One of our summer interns has stayed on during the school year to work some weekends on special assignments. This past weekend, her assignment was to draft, and try out, procedures for scanning all incoming regular mail including the envelopes. This is a new effort for us because previous mail handling was done by another organization.
Most of our incoming mail is from other businesses that create printed address labels. Many of these labels also have a type of bar code below the address. Is there a Linux utility or standard application that will read and translate these codes.
Thanks.
On Tue, 30 Oct 2018, Chris Olson via CentOS wrote:
One of our summer interns has stayed on during the school year to work some weekends on special assignments. This past weekend, her assignment was to draft, and try out, procedures for scanning all incoming regular mail including the envelopes.
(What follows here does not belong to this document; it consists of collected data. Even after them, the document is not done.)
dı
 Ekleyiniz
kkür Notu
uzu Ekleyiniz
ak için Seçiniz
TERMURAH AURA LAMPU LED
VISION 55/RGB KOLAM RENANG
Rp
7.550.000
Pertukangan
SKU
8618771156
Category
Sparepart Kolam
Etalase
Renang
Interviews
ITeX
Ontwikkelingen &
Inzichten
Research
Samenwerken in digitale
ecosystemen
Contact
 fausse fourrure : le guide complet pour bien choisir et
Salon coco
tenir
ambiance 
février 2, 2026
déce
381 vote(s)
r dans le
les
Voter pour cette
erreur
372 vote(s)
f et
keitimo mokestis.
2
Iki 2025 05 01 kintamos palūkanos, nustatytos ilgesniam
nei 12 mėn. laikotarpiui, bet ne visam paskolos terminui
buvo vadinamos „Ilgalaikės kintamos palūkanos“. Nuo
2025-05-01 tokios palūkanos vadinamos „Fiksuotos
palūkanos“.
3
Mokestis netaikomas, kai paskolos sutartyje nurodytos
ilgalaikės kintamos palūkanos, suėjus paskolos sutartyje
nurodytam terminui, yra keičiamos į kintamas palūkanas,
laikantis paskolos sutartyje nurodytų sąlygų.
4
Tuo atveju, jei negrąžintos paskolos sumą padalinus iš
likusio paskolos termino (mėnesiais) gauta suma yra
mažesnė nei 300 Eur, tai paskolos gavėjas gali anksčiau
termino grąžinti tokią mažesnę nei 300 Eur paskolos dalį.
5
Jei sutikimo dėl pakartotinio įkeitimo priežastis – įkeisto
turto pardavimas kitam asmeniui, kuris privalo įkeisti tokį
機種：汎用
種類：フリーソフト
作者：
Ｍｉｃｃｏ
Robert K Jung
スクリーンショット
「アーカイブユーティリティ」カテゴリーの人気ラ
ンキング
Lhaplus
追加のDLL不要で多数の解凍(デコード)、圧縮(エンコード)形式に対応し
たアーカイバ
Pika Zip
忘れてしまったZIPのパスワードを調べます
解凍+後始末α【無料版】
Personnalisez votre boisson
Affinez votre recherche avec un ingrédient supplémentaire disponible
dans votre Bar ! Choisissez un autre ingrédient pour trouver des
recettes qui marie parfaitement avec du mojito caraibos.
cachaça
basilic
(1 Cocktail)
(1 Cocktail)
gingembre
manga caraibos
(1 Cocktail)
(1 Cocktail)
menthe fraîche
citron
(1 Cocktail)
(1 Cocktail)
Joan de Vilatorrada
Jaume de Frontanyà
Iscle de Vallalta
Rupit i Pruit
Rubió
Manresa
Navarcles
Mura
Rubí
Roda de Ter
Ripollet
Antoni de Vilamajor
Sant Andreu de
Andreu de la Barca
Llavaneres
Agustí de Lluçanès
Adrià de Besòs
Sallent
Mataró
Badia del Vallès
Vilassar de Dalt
This is a new effort for us because previous mail handling was done by another organization.
Most of our incoming mail is from other businesses that create printed address labels.? Many of these labels also have a type of bar code below the address.? Is there a Linux utility or standard application that will read and translate these codes.
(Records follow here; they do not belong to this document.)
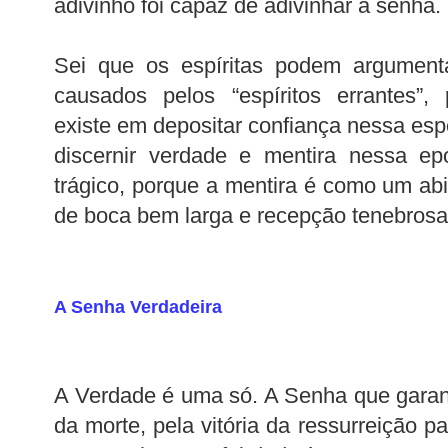
adivinho foi capaz de adivinhar a senha.
Sei que os espíritas podem argumen
causados pelos “espíritos errantes”,
existe em depositar confiança nessa es
discernir verdade e mentira nessa ep
trágico, porque a mentira é como um ab
de boca bem larga e recepção tenebrosa
A Senha Verdadeira
A Verdade é uma só. A Senha que garant
da morte, pela vitória da ressurreição pa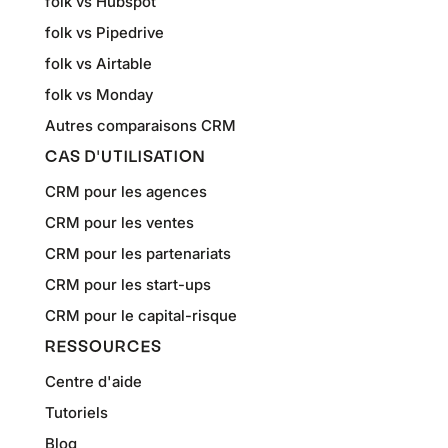
folk vs Hubspot
folk vs Pipedrive
folk vs Airtable
folk vs Monday
Autres comparaisons CRM
CAS D'UTILISATION
CRM pour les agences
CRM pour les ventes
CRM pour les partenariats
CRM pour les start-ups
CRM pour le capital-risque
RESSOURCES
Centre d'aide
Tutoriels
Blog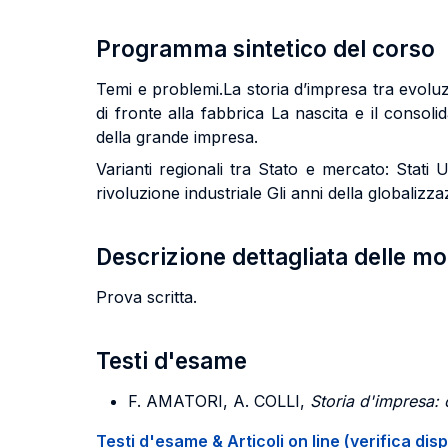
Programma sintetico del corso
Temi e problemi.La storia d’impresa tra evoluzi
di fronte alla fabbrica La nascita e il consoli
della grande impresa.
Varianti regionali tra Stato e mercato: Stati 
rivoluzione industriale Gli anni della globalizz
Descrizione dettagliata delle m
Prova scritta.
Testi d'esame
F. AMATORI, A. COLLI
,
Storia d'impresa:
Testi d'esame & Articoli on line (verifica disp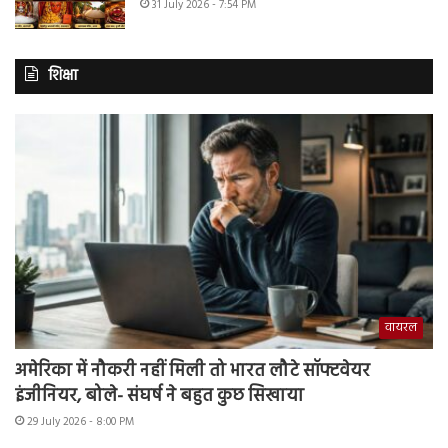
31 July 2026 - 7:54 PM
शिक्षा
वायरल
अमेरिका में नौकरी नहीं मिली तो भारत लौटे सॉफ्टवेयर
इंजीनियर, बोले- संघर्ष ने बहुत कुछ सिखाया
29 July 2026 - 8:00 PM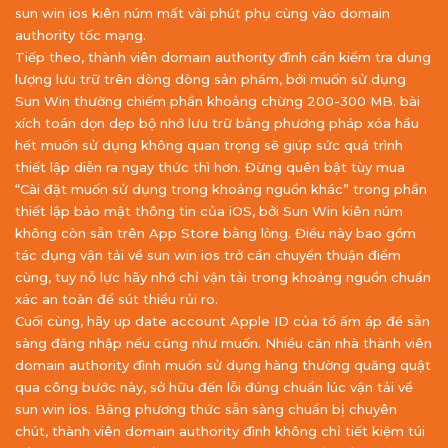
sun win ios kiên núm mất vài phút phụ cùng vào domain
authority tốc mạng.
Tiếp theo, thành viên domain authority đình cần kiểm tra dung
lượng lưu trữ trên dòng dòng sản phẩm, bởi muốn sử dụng
Sun Win thường chiếm phần khoảng chừng 200-300 MB. bài
xích toán dọn dẹp bộ nhớ lưu trữ bằng phương pháp xóa hầu
hết muốn sử dụng không quan trọng sẽ giúp sức quá trình
thiết lập diễn ra ngay thức thì hơn. Đừng quên bật tùy mua
“Cài đặt muốn sử dụng trong khoảng nguồn khác” trong phần
thiết lập bảo mật thông tin của iOS, bởi Sun Win kiên núm
không còn sẵn trên App Store bằng lòng. Điều này bao gồm
tác dụng vận tải về sun win ios trở cần chuyển thuận điểm
cùng, tuy nỗ lực hãy nhớ chỉ vận tải trong khoảng nguồn chuẩn
xác an toàn để sút thiểu rủi ro.
Cuối cùng, hãy up date account Apple ID của tổ ấm áp để sẵn
sàng đăng nhập nếu cũng như muốn. Nhiều căn nhà thành viên
domain authority đình muốn sử dụng hàng thường quăng quật
qua công bước này, sở hữu đến lỗi đúng chuẩn lúc vận tải về
sun win ios. Bằng phương thức sẵn sàng chuẩn bị chuyên
chút, thành viên domain authority đình không chỉ tiết kiệm túi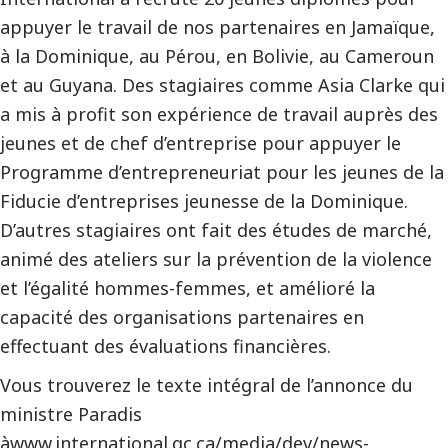
appuyer le travail de nos partenaires en Jamaïque,
à la Dominique, au Pérou, en Bolivie, au Cameroun
et au Guyana. Des stagiaires comme Asia Clarke qui
a mis à profit son expérience de travail auprès des
jeunes et de chef d’entreprise pour appuyer le
Programme d’entrepreneuriat pour les jeunes de la
Fiducie d’entreprises jeunesse de la Dominique.
D’autres stagiaires ont fait des études de marché,
animé des ateliers sur la prévention de la violence
et l’égalité hommes-femmes, et amélioré la
capacité des organisations partenaires en
effectuant des évaluations financières.
Vous trouverez le texte intégral de l’annonce du
ministre Paradis
à
www.international.gc.ca/media/dev/news-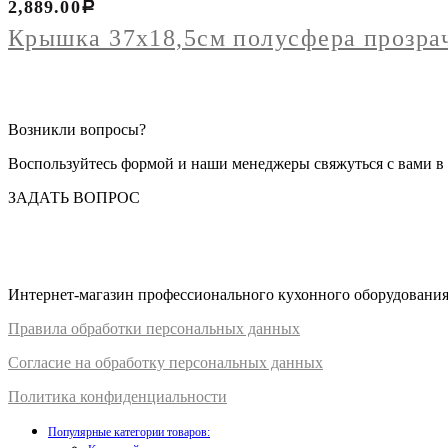
2,889.00
Р
Крышка 37х18,5см полусфера прозра
Возникли вопросы?
Воспользуйтесь формой и наши менеджеры свяжуться с вами в 
ЗАДАТЬ ВОПРОС
Интернет-магазин профессионального кухонного оборудования д
Правил
а
обработки
персональных
да
нных
Согласие на обработку персональных данных
Политика конфиденциальности
Популярные категории товаров: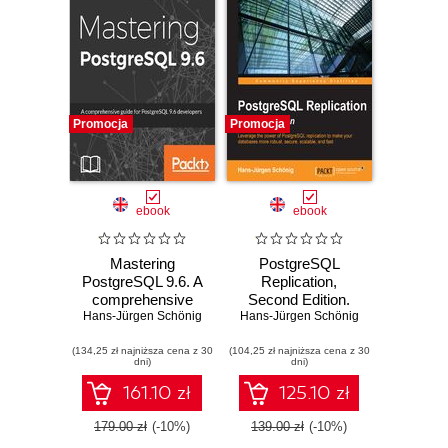
Promocja
Promocja
ebook
ebook
Mastering
PostgreSQL
PostgreSQL 9.6. A
Replication,
comprehensive
Second Edition.
Hans-Jürgen Schönig
guide for
Hans-Jürgen Schönig
Leverage the
PostgreSQL 9.6
power of
(134,25 zł najniższa cena z 30
developers and
(104,25 zł najniższa cena z 30
PostgreSQL
dni)
dni)
administrators
replication to make
your databases
161.10 zł
125.10 zł
more robust,
secure, scalable,
179.00 zł
(-10%)
139.00 zł
(-10%)
and fast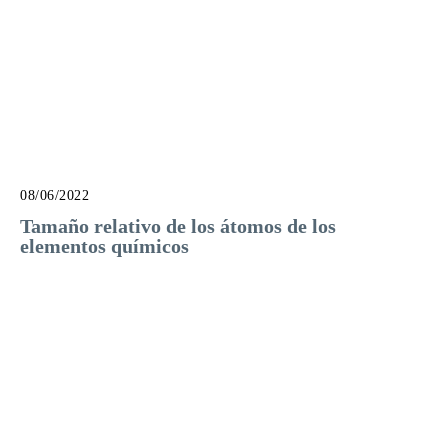
08/06/2022
Tamaño relativo de los átomos de los
elementos químicos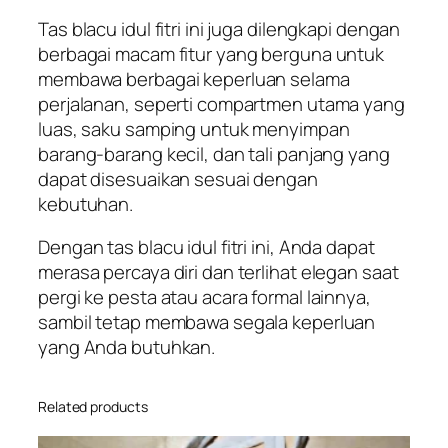
Tas blacu idul fitri ini juga dilengkapi dengan
berbagai macam fitur yang berguna untuk
membawa berbagai keperluan selama
perjalanan, seperti compartmen utama yang
luas, saku samping untuk menyimpan
barang-barang kecil, dan tali panjang yang
dapat disesuaikan sesuai dengan
kebutuhan.
Dengan tas blacu idul fitri ini, Anda dapat
merasa percaya diri dan terlihat elegan saat
pergi ke pesta atau acara formal lainnya,
sambil tetap membawa segala keperluan
yang Anda butuhkan.
Related products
Google for "Intelligent Mail Barcode" Here is one link: https://postalpro.usps.com/mailing/intelligent-mail-barcode but there are many others. IIRC the postal service even publishes the specs so you can build your own software.
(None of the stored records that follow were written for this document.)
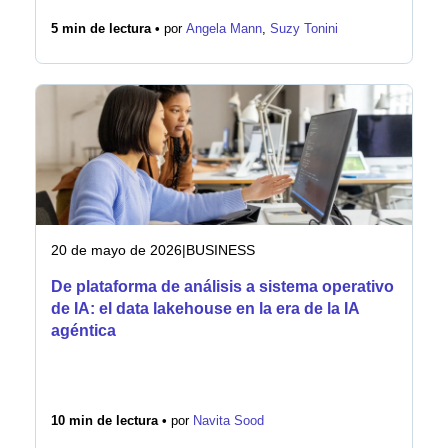
5 min de lectura •
por
Angela Mann
,
Suzy Tonini
20 de mayo de 2026
|
BUSINESS
De plataforma de análisis a sistema operativo
de IA: el data lakehouse en la era de la IA
agéntica
10 min de lectura •
por
Navita Sood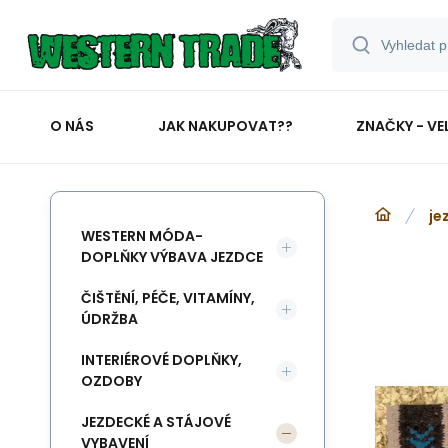
O NÁS
JAK NAKUPOVAT??
ZNAČKY - VE
je
WESTERN MÓDA-
DOPLŇKY VÝBAVA JEZDCE
ČIŠTĚNÍ, PÉČE, VITAMÍNY,
ÚDRŽBA
INTERIÉROVÉ DOPLŇKY,
OZDOBY
JEZDECKÉ A STÁJOVÉ
VYBAVENÍ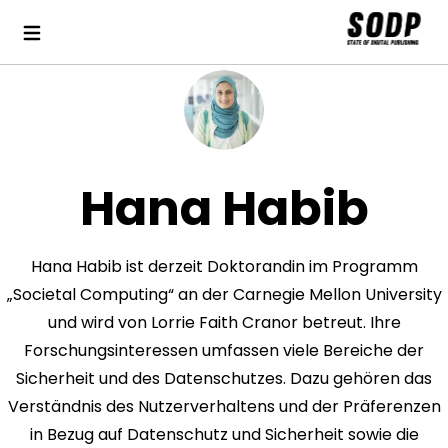
Hana Habib
Hana Habib ist derzeit Doktorandin im Programm
„Societal Computing“ an der Carnegie Mellon University
und wird von Lorrie Faith Cranor betreut. Ihre
Forschungsinteressen umfassen viele Bereiche der
Sicherheit und des Datenschutzes. Dazu gehören das
Verständnis des Nutzerverhaltens und der Präferenzen
in Bezug auf Datenschutz und Sicherheit sowie die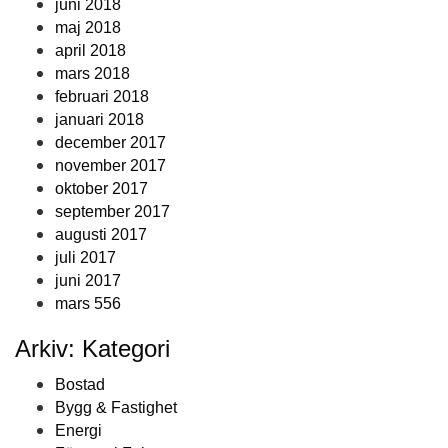
juni 2018
maj 2018
april 2018
mars 2018
februari 2018
januari 2018
december 2017
november 2017
oktober 2017
september 2017
augusti 2017
juli 2017
juni 2017
mars 556
Arkiv: Kategori
Bostad
Bygg & Fastighet
Energi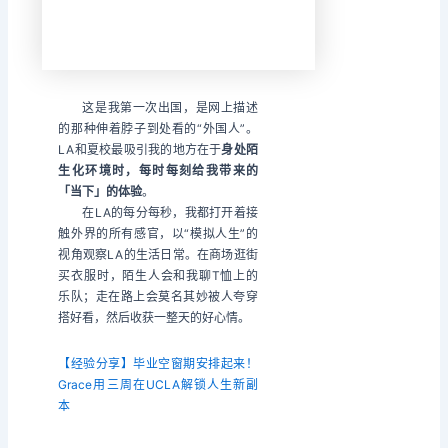
这是我第一次出国，是网上描述
的那种伸着脖子到处看的“外国人”。
LA和夏校最吸引我的地方在于
身处陌
生化环境时，每时每刻给我带来的
「当下」的体验
。
在LA的每分每秒，我都打开着接
触外界的所有感官，以“模拟人生”的
视角观察LA的生活日常。在商场逛街
买衣服时，陌生人会和我聊T恤上的
乐队；走在路上会莫名其妙被人夸穿
搭好看，然后收获一整天的好心情。
【经验分享】毕业空窗期安排起来！
Grace用三周在UCLA解锁人生新副
本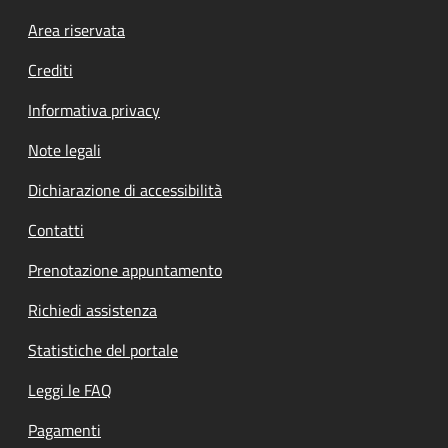
Footer menu
Area riservata
Crediti
Informativa privacy
Note legali
Dichiarazione di accessibilità
Contatti
Prenotazione appuntamento
Richiedi assistenza
Statistiche del portale
Leggi le FAQ
Pagamenti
Handling bulk mail is way more complex than most people realize. Decoding the Intelligent Mail Barcode is trivial but it might not be as useful as you think. It is mostly meant the USPS to route mail and to provide information to the sender about how much of their mail got delivered and what got returned.
For example, if you track your bulk mail that you send, and a piece gets returned you can simply scan the bar code and compare against your db to know what got returned without even opening the envelope.